I can understand that threshold concepts are a very seductive theory. There is something inherently pleasing about the notion that, on the way to becoming an expert in something, there are certain transformative concepts that one must master in order to proceed. These concepts turn your world upside down, are real “wow” moments, and you never see things in the same way again. From my own, long-ago study of biology, I can see that the theory of evolution might fit into this, and in other fields, ideas such as Marxism, post-modernism, critical theory, and quantum theory. Experts in a particular subject are likely to rate these transformative concepts highly, because they help to define the subject they love, and make it special. Though I would not class myself as an expert, I would argue that engaging with research evidence has been transformative for me, because I am no longer able to take facts on face value, but instead, rather tediously, want to know what the evidence is behind particular claims.

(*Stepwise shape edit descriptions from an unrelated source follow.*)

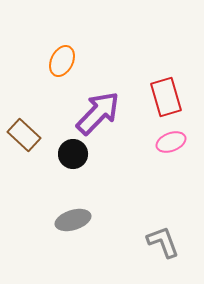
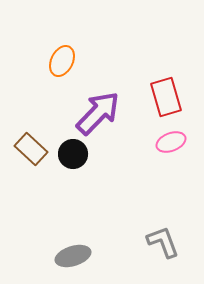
brown rectangle: moved 7 px right, 14 px down
gray ellipse: moved 36 px down
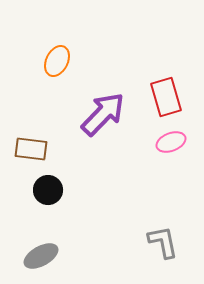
orange ellipse: moved 5 px left
purple arrow: moved 5 px right, 1 px down
brown rectangle: rotated 36 degrees counterclockwise
black circle: moved 25 px left, 36 px down
gray L-shape: rotated 9 degrees clockwise
gray ellipse: moved 32 px left; rotated 12 degrees counterclockwise
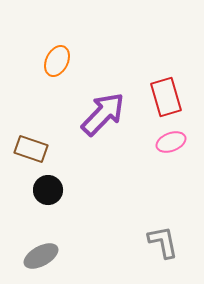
brown rectangle: rotated 12 degrees clockwise
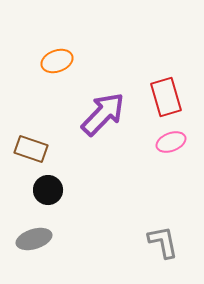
orange ellipse: rotated 44 degrees clockwise
gray ellipse: moved 7 px left, 17 px up; rotated 12 degrees clockwise
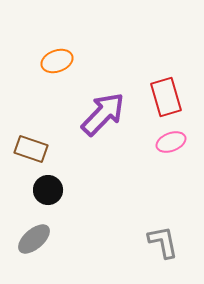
gray ellipse: rotated 24 degrees counterclockwise
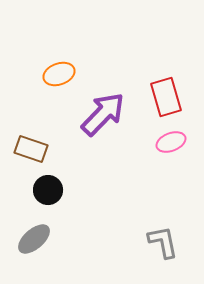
orange ellipse: moved 2 px right, 13 px down
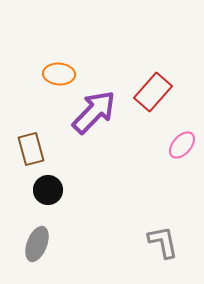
orange ellipse: rotated 24 degrees clockwise
red rectangle: moved 13 px left, 5 px up; rotated 57 degrees clockwise
purple arrow: moved 9 px left, 2 px up
pink ellipse: moved 11 px right, 3 px down; rotated 28 degrees counterclockwise
brown rectangle: rotated 56 degrees clockwise
gray ellipse: moved 3 px right, 5 px down; rotated 28 degrees counterclockwise
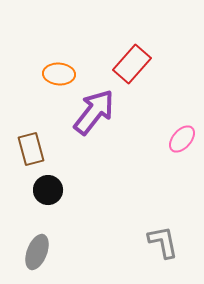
red rectangle: moved 21 px left, 28 px up
purple arrow: rotated 6 degrees counterclockwise
pink ellipse: moved 6 px up
gray ellipse: moved 8 px down
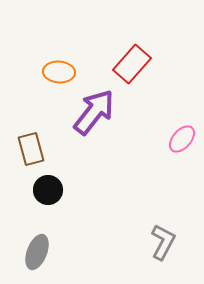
orange ellipse: moved 2 px up
gray L-shape: rotated 39 degrees clockwise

I can see that thinking about threshold concepts might be helpful when teaching students (of various ages). What are the key concepts that students need to master in order to proceed in a subject, and what misunderstandings might they encounter along the way? That seems to be a useful thing to think about.

My problem is, though, that beyond that, I don’t see that threshold concepts are a particularly useful theory. For me, if threshold concepts are “a thing” then the theory ought to present us with hypotheses that can be tested. Is the theory of evolution a threshold concept, and if it is, how can we prove this? Knowing that something is a threshold concept should lead to a change in the teaching of that concept, that probably involves more time and effort (because a threshold concept is troublesome) but is, presumably, worth that time and effort (because a threshold concept is transformational). Perhaps this would involve a particular framework for teaching a threshold concept, and appropriate (and more in-depth) assessments to check for student understanding. Identifying threshold concepts within subjects would be important, and would need to be fairly rigorous, because these concepts are important but “costly”, so we need to make sure that we have the correct concepts identified.

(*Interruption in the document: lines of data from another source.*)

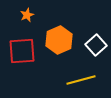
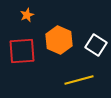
orange hexagon: rotated 12 degrees counterclockwise
white square: rotated 15 degrees counterclockwise
yellow line: moved 2 px left
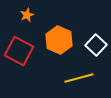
white square: rotated 10 degrees clockwise
red square: moved 3 px left; rotated 32 degrees clockwise
yellow line: moved 2 px up
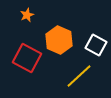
white square: rotated 15 degrees counterclockwise
red square: moved 8 px right, 7 px down
yellow line: moved 2 px up; rotated 28 degrees counterclockwise
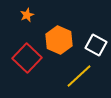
red square: rotated 16 degrees clockwise
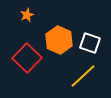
white square: moved 6 px left, 2 px up; rotated 10 degrees counterclockwise
yellow line: moved 4 px right
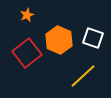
white square: moved 3 px right, 5 px up
red square: moved 5 px up; rotated 8 degrees clockwise
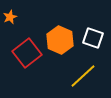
orange star: moved 17 px left, 2 px down
orange hexagon: moved 1 px right
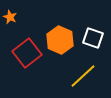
orange star: rotated 24 degrees counterclockwise
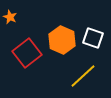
orange hexagon: moved 2 px right
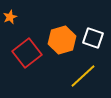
orange star: rotated 24 degrees clockwise
orange hexagon: rotated 20 degrees clockwise
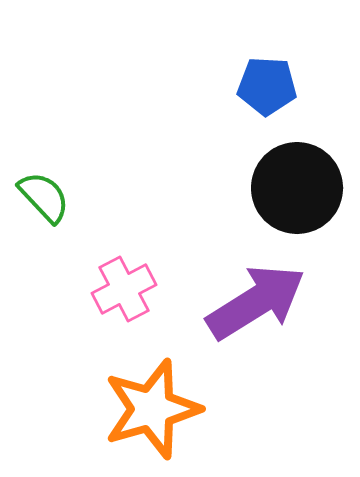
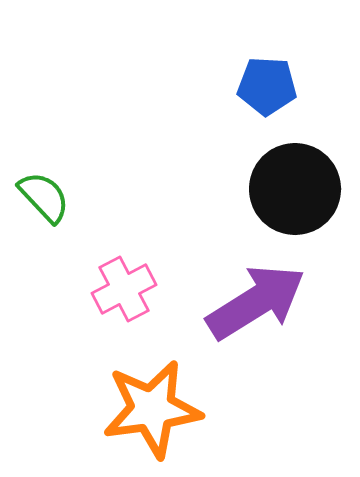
black circle: moved 2 px left, 1 px down
orange star: rotated 8 degrees clockwise
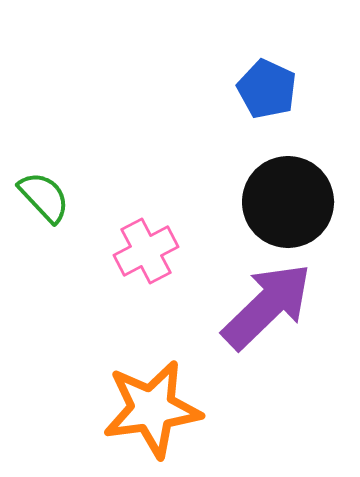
blue pentagon: moved 3 px down; rotated 22 degrees clockwise
black circle: moved 7 px left, 13 px down
pink cross: moved 22 px right, 38 px up
purple arrow: moved 11 px right, 4 px down; rotated 12 degrees counterclockwise
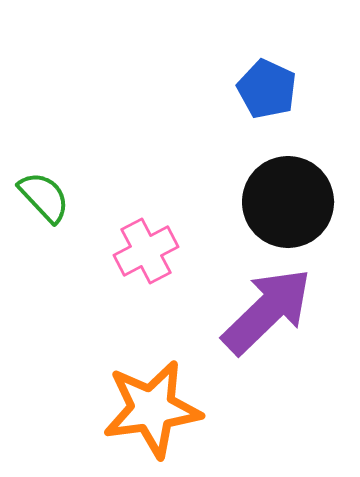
purple arrow: moved 5 px down
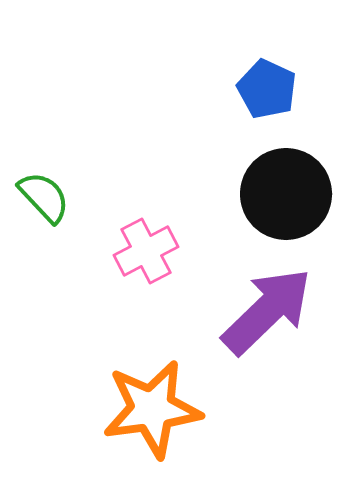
black circle: moved 2 px left, 8 px up
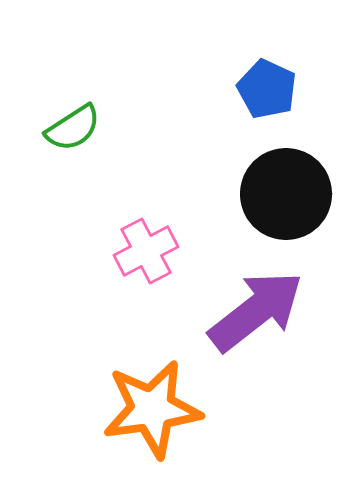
green semicircle: moved 29 px right, 69 px up; rotated 100 degrees clockwise
purple arrow: moved 11 px left; rotated 6 degrees clockwise
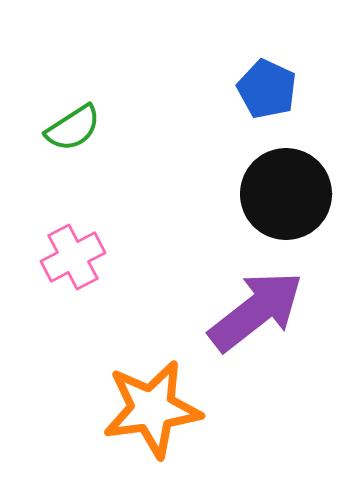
pink cross: moved 73 px left, 6 px down
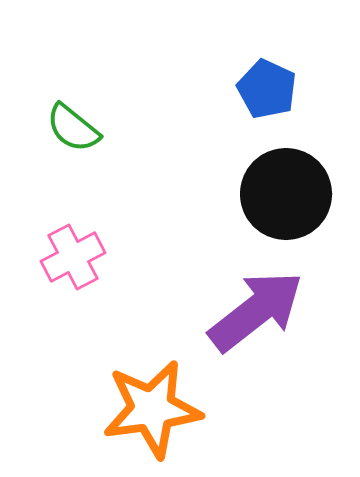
green semicircle: rotated 72 degrees clockwise
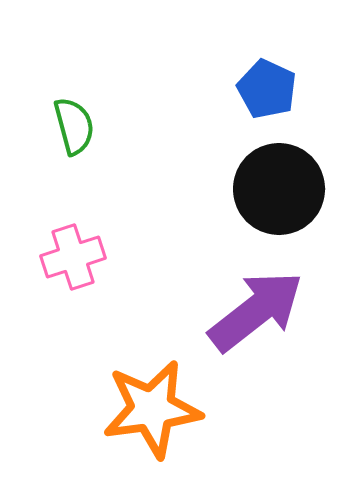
green semicircle: moved 1 px right, 2 px up; rotated 144 degrees counterclockwise
black circle: moved 7 px left, 5 px up
pink cross: rotated 10 degrees clockwise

But this path fails at the first step, in my view. Because, to go back to my earlier emphases, the characteristics of a threshold concept are hedged with vagueness – “likely”, “probably”, “possibly”, etc – so that defining a threshold concept with any confidence is, well, pretty unlikely. This seems to be borne out in the literature. Hundreds of articles have been written about threshold concepts, and, though I can’t claim to have done more than a cursory search, I can’t see that anyone has progressed very far along this path.

These criticisms are neatly summed up in an article by Barry and Littlewood in 2017:

“None of Meyer and Land’s criteria are absolute, and different disciplines and authors seem to emphasize particular areas over others … The questions can be reasonably asked, for example, of why a threshold concept is different than any other key or core concept with such loose definitions, how is transformation measured and how much is enough, or are threshold concepts the same for everyone—ie, is this some externally defined phenomenon or actually an individual internal process? Such questions will need to be addressed with serious scholarship in the further development of practices and theory.”

So where does this place threshold concepts in the context of evidence use in schools? Personally, I like my theories to generate testable hypotheses, and I’m not sure that the theory of threshold concepts has been shown to do that yet (or will ever be able to without refinement). But it is an interesting idea, which educators (particularly in higher education, but also in schools) have found useful as a way of reflecting on how they teach their subject and deepening their own professional thinking. Not everything of value needs to be robustly evidenced through randomised controlled trials. But at the same time, if its value is that difficult to identify, it probably isn’t huge. It reminds me of the description of Earth in the Hitchhiker’s Guide to the Galaxy, which, after some editorial challenge, ended up as “mostly harmless”.